**Provided data**.
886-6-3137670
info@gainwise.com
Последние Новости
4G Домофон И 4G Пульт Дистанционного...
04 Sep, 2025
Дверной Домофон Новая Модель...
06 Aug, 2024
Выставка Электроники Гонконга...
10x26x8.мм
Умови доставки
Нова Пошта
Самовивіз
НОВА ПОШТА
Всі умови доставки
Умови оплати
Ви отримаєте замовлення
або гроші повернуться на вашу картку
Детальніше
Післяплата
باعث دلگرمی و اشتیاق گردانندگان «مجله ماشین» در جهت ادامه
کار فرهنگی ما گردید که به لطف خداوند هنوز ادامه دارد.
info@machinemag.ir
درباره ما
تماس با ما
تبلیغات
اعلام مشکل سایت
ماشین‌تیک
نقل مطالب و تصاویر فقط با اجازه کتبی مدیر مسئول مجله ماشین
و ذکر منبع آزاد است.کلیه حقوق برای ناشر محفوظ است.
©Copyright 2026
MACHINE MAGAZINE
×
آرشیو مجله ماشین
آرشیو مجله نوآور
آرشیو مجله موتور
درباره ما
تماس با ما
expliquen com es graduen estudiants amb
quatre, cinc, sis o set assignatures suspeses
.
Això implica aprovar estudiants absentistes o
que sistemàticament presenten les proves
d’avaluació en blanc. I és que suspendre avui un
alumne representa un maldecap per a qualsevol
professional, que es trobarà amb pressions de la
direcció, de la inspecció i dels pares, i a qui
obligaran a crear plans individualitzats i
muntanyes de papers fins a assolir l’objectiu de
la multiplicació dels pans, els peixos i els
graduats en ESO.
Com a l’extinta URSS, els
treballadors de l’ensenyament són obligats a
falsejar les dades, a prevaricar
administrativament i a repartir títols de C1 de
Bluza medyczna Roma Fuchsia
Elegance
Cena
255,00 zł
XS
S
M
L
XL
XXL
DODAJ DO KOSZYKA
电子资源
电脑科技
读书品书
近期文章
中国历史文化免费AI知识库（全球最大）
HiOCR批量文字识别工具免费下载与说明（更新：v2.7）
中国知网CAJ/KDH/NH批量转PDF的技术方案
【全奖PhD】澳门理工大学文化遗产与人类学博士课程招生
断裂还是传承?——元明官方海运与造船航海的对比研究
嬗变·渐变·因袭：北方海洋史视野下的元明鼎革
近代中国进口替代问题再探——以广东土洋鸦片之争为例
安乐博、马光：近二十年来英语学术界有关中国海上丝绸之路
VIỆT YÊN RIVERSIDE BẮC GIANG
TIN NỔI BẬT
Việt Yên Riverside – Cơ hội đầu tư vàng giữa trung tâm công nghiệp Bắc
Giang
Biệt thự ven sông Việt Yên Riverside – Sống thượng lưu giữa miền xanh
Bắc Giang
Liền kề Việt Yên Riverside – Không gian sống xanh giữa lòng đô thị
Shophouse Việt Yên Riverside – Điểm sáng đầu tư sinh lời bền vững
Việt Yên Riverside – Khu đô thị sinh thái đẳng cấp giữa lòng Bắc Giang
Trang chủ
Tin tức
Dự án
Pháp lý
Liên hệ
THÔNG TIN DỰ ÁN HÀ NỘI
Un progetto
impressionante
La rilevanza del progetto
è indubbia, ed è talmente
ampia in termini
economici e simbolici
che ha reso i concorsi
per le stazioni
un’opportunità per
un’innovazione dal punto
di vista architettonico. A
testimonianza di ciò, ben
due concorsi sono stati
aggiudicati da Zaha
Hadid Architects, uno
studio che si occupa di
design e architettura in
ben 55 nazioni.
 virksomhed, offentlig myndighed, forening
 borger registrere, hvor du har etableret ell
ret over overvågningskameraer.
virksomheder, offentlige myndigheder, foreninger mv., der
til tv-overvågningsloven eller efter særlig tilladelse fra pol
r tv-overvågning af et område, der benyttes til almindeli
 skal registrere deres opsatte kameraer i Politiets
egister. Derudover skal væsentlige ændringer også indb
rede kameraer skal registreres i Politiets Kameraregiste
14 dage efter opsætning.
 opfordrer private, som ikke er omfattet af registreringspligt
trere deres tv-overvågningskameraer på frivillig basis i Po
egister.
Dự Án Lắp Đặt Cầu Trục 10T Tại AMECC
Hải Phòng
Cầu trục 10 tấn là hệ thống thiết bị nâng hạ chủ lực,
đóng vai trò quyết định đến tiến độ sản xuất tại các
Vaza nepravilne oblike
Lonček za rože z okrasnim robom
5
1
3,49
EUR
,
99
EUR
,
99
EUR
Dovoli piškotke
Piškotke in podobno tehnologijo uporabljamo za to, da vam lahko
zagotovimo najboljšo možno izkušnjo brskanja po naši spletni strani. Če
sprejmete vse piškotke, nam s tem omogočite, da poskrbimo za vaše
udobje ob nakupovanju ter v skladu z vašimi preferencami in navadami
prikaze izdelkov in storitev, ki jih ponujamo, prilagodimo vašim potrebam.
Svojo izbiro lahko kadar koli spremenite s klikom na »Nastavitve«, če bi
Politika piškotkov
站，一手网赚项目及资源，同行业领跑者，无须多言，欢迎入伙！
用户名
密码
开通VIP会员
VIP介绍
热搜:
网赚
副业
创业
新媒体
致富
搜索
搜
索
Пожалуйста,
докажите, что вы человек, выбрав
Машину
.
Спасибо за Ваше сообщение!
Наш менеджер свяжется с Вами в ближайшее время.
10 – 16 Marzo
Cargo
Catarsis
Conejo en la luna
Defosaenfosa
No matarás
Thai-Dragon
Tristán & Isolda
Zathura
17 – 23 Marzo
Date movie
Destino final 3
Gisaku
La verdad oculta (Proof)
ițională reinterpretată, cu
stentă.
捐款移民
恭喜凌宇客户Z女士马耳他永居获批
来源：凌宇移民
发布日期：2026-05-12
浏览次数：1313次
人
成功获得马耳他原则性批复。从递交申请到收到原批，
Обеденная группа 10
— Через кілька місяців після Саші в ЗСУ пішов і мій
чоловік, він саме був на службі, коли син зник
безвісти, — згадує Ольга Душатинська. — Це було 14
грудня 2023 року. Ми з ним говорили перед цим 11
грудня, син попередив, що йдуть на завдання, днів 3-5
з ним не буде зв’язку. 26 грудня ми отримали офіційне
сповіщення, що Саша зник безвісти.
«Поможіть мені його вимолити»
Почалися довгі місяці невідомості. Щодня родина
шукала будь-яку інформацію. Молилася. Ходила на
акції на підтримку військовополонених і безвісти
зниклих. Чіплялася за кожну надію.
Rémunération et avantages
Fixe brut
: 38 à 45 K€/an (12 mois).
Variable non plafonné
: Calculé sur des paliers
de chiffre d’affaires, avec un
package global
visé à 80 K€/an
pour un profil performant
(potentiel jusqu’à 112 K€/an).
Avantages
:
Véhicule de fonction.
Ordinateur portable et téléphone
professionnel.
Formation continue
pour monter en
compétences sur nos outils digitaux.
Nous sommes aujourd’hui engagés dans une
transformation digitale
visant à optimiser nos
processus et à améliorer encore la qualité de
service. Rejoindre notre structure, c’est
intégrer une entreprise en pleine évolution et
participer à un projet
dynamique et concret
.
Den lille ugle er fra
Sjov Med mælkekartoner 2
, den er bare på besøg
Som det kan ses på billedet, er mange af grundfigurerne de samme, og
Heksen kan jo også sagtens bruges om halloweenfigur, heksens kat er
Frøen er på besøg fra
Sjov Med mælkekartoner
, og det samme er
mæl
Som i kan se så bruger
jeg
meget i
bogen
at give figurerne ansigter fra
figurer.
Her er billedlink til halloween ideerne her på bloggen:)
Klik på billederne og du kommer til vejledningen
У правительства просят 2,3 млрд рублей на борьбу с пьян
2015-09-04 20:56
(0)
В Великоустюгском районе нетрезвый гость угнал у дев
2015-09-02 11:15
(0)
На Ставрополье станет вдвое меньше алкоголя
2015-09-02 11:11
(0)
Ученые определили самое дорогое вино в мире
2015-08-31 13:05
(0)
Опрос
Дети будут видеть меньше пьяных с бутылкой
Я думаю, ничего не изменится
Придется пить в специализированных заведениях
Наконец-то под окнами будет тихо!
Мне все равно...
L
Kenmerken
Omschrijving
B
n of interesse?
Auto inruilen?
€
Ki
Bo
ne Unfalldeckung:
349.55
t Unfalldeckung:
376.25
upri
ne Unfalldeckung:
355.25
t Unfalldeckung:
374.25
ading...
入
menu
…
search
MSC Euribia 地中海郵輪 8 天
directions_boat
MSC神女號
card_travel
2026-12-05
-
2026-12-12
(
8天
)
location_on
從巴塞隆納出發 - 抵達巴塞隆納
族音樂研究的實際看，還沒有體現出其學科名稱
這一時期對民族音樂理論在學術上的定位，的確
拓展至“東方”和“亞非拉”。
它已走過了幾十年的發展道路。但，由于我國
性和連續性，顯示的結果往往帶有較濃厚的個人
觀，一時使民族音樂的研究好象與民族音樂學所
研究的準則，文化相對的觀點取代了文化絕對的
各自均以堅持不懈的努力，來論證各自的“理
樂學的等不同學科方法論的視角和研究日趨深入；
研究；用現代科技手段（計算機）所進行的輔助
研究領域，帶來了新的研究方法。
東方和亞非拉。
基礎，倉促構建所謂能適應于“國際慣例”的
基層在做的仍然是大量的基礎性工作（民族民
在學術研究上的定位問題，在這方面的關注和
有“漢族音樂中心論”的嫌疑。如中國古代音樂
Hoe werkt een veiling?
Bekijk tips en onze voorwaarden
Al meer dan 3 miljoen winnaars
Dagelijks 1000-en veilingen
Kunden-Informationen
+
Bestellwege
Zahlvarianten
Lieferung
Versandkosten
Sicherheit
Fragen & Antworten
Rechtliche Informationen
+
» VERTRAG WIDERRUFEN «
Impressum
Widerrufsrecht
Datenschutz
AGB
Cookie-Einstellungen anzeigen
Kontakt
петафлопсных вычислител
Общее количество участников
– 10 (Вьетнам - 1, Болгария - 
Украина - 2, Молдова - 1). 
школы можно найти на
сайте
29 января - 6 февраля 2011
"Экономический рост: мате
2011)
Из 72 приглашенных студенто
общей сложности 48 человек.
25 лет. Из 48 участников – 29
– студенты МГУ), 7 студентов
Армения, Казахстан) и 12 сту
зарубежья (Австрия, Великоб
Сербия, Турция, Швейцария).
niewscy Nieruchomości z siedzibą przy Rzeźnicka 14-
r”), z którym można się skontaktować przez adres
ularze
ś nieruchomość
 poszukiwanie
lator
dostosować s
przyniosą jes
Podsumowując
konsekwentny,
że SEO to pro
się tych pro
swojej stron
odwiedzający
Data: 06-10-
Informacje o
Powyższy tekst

**Aim of the task**.
Check every line of the listing above for the string "mælkekartoner", and give the number of lines that have it, nothing more.

**Exercise response**.
2